Alternatively, if this donor makes a gift of $65,000 of appreciated securities to a public charity, the donor would be entitled to a 30% deduction against their AGI, or $60,000.
For the 2021 tax year, the CARES Act provided taxpayers who didn't itemize deductions the ability to take an additional $300 ($600 for a married couple filing jointly) federal income tax deduction for charitable contributions, which reduced both adjusted gross income and taxable income. This provision expired on Dec. 31, 2021, and unless Congress acts before year-end to extend the provision, it will not apply to the 2022 tax year.
8. Make Gifts to Family Members Before the Year's End.
For 2022, the IRS allows taxpayers to make gifts of up to $16,000 to any person without being subject to federal gift tax. For married couples, this annual exclusion from gift tax grows to $32,000 ($16,000 per spouse). If you plan to make gifts to family members, you will need to complete the gift before Dec. 31, 2022, in order to take advantage of the annual gift tax exclusion. If you do not use it, you lose it.
9. Meet With Your Tax Advisor to Discuss Specific Tax Strategies.
Congress did not pass new tax legislation in 2022 to dramatically change tax rules, but that does not mean you should avoid developing an income tax plan for the end of 2022 and beyond.
The provisions of the Tax Cuts and Jobs Act of 2017 are scheduled to sunset on Dec. 31, 2025, unless Congress passes new legislation that is signed into law by the president to extend it.
If the 2017 Act provisions expire, the following will occur:
Estate, gift and generation-skipping transfer (GST) exemptions would return to the prior exemption levels, indexed for inflation. This would be calculated as $5.49 million (the 2017 exemption amount), indexed for inflation, which is estimated to be around $6.1 million, approximately half of the 2022 exemption amount of $12.06 million.
Section 199A would no longer be available. This deduction allows non-corporate taxpayers to deduct up to 20% of their qualified business income (QBI), plus up to 20% of qualified real estate investment trust (REIT) dividends, and qualified publicly traded partnership (PTP) income.
The top income tax rate would increase from 37% to 39.6%.
You should consider these factors, along with your unique financial situation, when determining ongoing tax-savings strategies that might work for you. Consider meeting with your tax advisor now to help you understand how to best accomplish your specific goals for this year's tax season and beyond.
This article is for general information and education only. It is provided as a courtesy to the clients and friends of City National Bank (City National). City National does not warrant that it is accurate or complete. Opinions expressed and estimates or projections given are those of the authors or persons quoted as of the date of the article with no obligation to update or notify of inaccuracy or change. This article may not be reproduced, distributed or further published by any person without the written consent of City National. Please cite source when quoting.

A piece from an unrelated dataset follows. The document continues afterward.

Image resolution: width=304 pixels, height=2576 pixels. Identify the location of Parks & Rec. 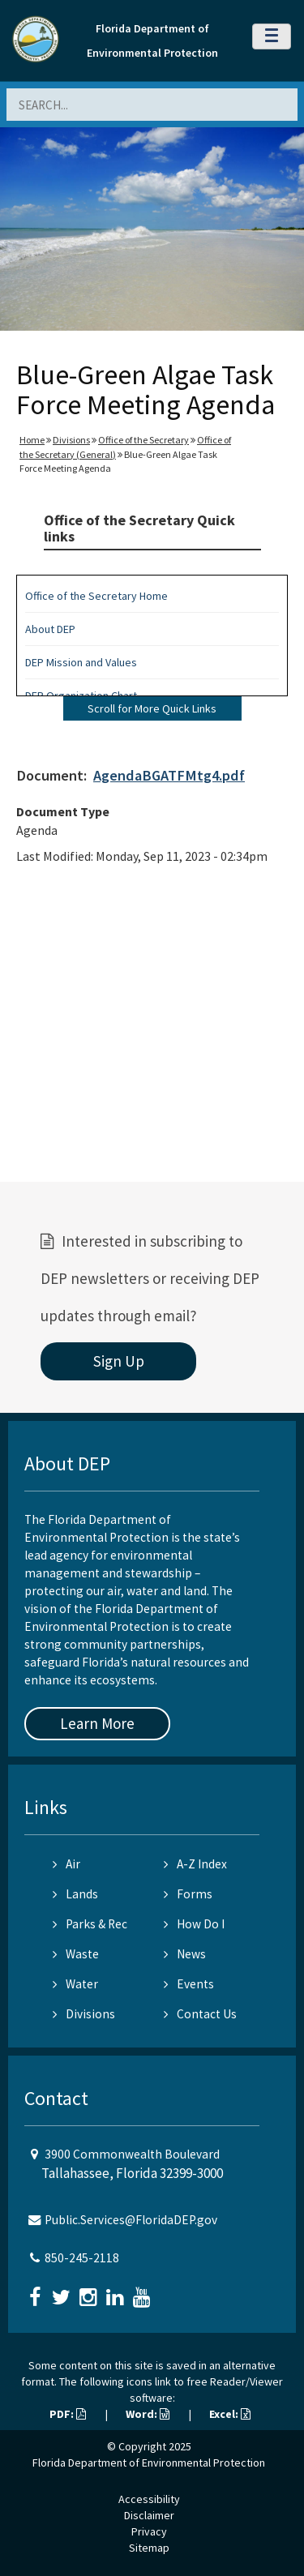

City National, its managed affiliates and subsidiaries, as a matter of policy, do not give tax, accounting, regulatory, or legal advice, and any information provided should not be construed as such. Rules in the areas of law, tax, and accounting are subject to change and open to varying interpretations. Any strategies discussed in this document were not intended to be used, and cannot be used for the purpose of avoiding any tax penalties that may be imposed. You should consult with your other advisors on the tax, accounting and legal implications of actions you may take based on any strategies or information presented taking into account your own particular circumstances. Trust services are offered through City National Bank.